Florian Makhedjouf

Personal information
- Full name: Florian Adel Makhedjouf
- Date of birth: 11 January 1991 (age 35)
- Place of birth: Ivry-sur-Seine, France
- Height: 1.86 m (6 ft 1 in)
- Position: Midfielder

Youth career
- 2006–2010: Paris Saint-Germain

Senior career*
- Years: Team / Apps / (Gls)
- 2010–2011: Paris Saint-Germain / 0 / (0)
- 2011–2013: Sedan / 33 / (2)
- 2013–2017: Red Star / 107 / (11)
- 2017: Tours / 6 / (0)
- 2017–2019: Laval / 37 / (2)

International career
- 2009: Algeria U20 / 1 / (0)

= Florian Makhedjouf =

Algerian professional footballer (born 1991)

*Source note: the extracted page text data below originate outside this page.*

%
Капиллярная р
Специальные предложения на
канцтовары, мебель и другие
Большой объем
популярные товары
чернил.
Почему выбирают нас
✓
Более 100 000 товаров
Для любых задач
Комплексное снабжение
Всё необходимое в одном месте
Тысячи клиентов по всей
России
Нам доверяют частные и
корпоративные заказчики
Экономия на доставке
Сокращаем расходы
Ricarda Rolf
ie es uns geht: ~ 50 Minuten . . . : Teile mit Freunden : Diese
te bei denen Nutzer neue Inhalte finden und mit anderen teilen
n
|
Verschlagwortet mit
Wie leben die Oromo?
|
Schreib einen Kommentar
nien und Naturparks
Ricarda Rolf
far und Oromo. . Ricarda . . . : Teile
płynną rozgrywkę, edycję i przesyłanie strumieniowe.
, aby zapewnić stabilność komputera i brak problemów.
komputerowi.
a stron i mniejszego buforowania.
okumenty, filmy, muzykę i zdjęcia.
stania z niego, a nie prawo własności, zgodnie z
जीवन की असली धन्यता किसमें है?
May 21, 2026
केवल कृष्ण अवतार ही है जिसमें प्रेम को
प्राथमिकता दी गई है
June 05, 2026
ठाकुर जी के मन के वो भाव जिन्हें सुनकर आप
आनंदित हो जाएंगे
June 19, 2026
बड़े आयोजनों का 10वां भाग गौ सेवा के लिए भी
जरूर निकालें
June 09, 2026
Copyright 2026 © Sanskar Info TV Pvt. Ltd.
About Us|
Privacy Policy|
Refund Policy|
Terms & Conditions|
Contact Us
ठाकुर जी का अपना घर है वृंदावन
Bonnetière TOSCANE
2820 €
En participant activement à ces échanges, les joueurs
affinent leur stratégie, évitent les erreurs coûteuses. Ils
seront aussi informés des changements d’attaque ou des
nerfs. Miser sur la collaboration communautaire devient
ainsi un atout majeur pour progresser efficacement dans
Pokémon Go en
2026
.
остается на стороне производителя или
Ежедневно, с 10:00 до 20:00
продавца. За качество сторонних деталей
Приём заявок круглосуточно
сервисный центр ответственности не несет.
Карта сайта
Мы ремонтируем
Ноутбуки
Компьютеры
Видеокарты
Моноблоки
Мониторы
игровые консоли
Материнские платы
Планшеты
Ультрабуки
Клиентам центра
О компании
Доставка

Florian Adel Makhedjouf (born 11 January 1991) is a professional footballer who plays as a midfielder, most recently for Stade Lavallois. Born in France, he represented Algeria at youth level.

==Club career==
Makhedjouf began his career at age 6 with local club ES Vitry. The following year he joined US Villejuif where he played until age 13 before spending two seasons with US Ivry. There he was spotted by Pierre Reynaud of Paris Saint-Germain and was signed to the club. In June 2010, he was part of the PSG Under-19 team that won the Under-19 National Championship, beating Monaco 4–2 on penalties in the final.

On 15 December 2010, Makhedjouf made his professional debut for Paris Saint-Germain in a 2010–11 UEFA Europa League group stage match against Karpaty Lviv. He came in as a substitute in the 91st minute in place of Mevlüt Erdinç. At the end of the season, the club announced that Makhedjouf's contract would not be extended and he was free to leave.

===Sedan===
On 23 June 2011, Makhedjouf signed a three-year contract with Ligue 2 side CS Sedan Ardennes.

===Red Star===
Following Sedan's fall to the lower divisions due to financial problems, Makhedjouf was left a free agent by the end of the 2012–13 season. He then signed with third-tier team Red Star F.C.

==International career==
On 17 November 2009, Makhedjouf was called up to the Algerian Under-20 national team for a friendly against Tunisia.

==Personal life==
Makhedjouf was born in Ivry-sur-Seine, France, to an Algerian father and an Italian mother. His father is originally from the town of Aïn Fakroun.